Stored dataset items
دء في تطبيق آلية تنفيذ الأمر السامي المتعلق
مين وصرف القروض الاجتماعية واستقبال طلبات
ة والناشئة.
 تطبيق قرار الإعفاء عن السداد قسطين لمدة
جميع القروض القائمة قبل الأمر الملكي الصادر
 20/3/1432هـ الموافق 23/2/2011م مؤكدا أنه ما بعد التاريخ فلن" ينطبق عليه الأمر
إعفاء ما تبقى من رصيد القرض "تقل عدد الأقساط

---

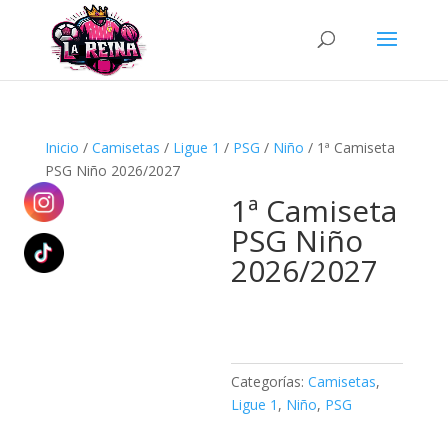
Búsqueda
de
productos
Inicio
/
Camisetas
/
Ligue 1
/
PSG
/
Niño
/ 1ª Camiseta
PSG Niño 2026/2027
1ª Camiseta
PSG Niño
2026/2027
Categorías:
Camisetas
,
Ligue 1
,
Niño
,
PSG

* About this exercise:
Copy out each line of the records where the string "تطبيق" appears.

* Response to the task:
دء في تطبيق آلية تنفيذ الأمر السامي المتعلق
 تطبيق قرار الإعفاء عن السداد قسطين لمدة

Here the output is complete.